It is that traditional Chinese character that may be present in character string is converted to letter that traditional Chinese character, which turns simplified Chinese character, Body form.This method is realized by constructing the table of a corresponding relationship.The table is by searching for institute in unicode coding There are the different all Chinese characters of simplified and traditional font to realize.It equally uses dictionary structure and realizes quickly conversion.It realizes When used this python packet of zhtools.The packet constructs simplified and traditional font corresponding relationship.
Special Significance symbol conversion process is that some symbols to acquire a special sense are converted to corresponding certain sense Symbol.Such as: shapes such as " ╁ " are converted into Chinese character " adding " similar to the symbol of "+".Because of the character of these Special Significances Specific semantic information is represented, and important.Many noise addition modes be exactly by by it is significant it is specific in Chinese character is converted to this kind of character, and is replaced by shape similarity.For this purpose, this method is similar to similar shape English The conversion method of letter is realized, a table of comparisons is constructed, such as: add: ++ ╂ ╃ ╁ ╀ ┿ ┾ ┽ ┼ ╋.Finally by Dictionary structure realizes conversion.This method searches the symbol of Special Significance that may be present, and building pair by the analysis to corpus The conversion of Special Significance character is realized according to table.

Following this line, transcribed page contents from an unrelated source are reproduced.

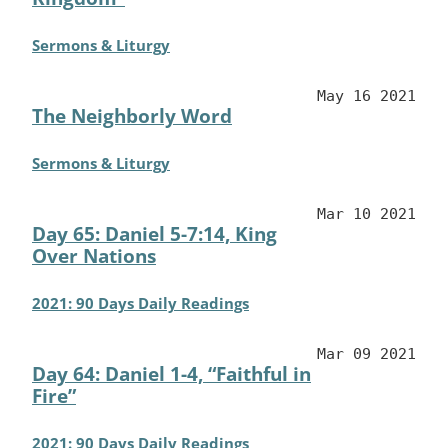
Sermons & Liturgy
May 16 2021
The Neighborly Word
Sermons & Liturgy
Mar 10 2021
Day 65: Daniel 5-7:14, King
Over Nations
2021: 90 Days Daily Readings
Mar 09 2021
Day 64: Daniel 1-4, “Faithful in
Fire”
2021: 90 Days Daily Readings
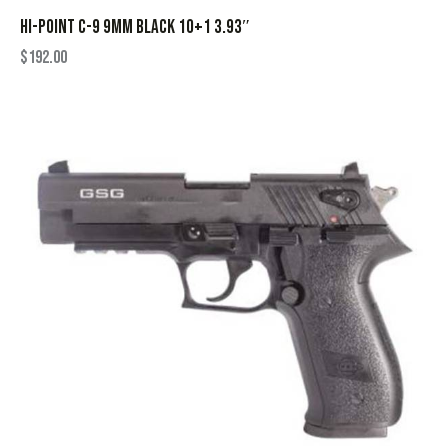
HI-POINT C-9 9MM BLACK 10+1 3.93″
$
192.00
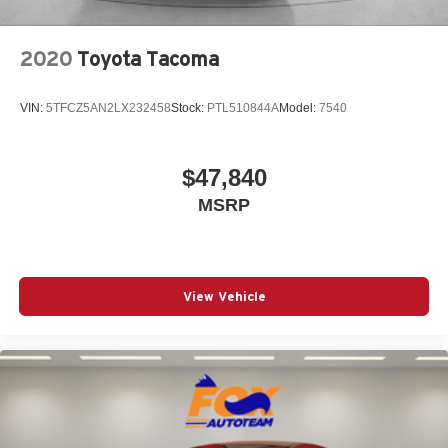
Remote keyless entry
Speed control
2020
Toyota Tacoma
Speed-sensing steering
Split folding rear seat
VIN:
5TFCZ5AN2LX232458
Stock:
PTL510844A
Model:
7540
Steering wheel mounted audio controls
Tachometer
Telescoping steering wheel
$47,840
Tilt steering wheel
MSRP
Traction control
Trip computer
Variably intermittent wipers
View Vehicle
Wheels: 17in Styled Alloy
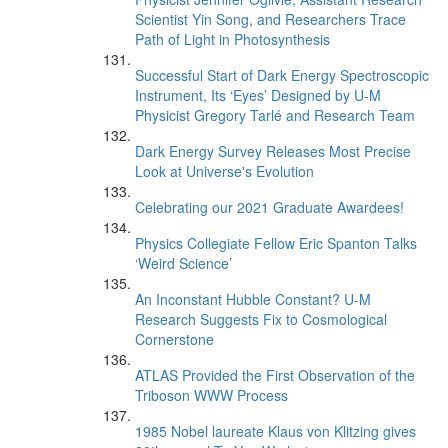
Scientist Yin Song, and Researchers Trace
Path of Light in Photosynthesis
Successful Start of Dark Energy Spectroscopic
Instrument, Its ‘Eyes’ Designed by U-M
Physicist Gregory Tarlé and Research Team
Dark Energy Survey Releases Most Precise
Look at Universe's Evolution
Celebrating our 2021 Graduate Awardees!
Physics Collegiate Fellow Eric Spanton Talks
‘Weird Science’
An Inconstant Hubble Constant? U-M
Research Suggests Fix to Cosmological
Cornerstone
ATLAS Provided the First Observation of the
Triboson WWW Process
1985 Nobel laureate Klaus von Klitzing gives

It is to filter out non-middle text to the short text obtained after above-mentioned character conversion operation that removal, which is mingled with noise symbol, All symbols of symbol, non-English character and nonnumeric character, such as: " ˇ " in removal " scratching stingy 251 ˇ, 764 ˇ 5947 ".Standardization Character string this operation after character is easier to realize, directly removes above-mentioned non-Chinese character, non-English character and nonnumeric All symbols of character.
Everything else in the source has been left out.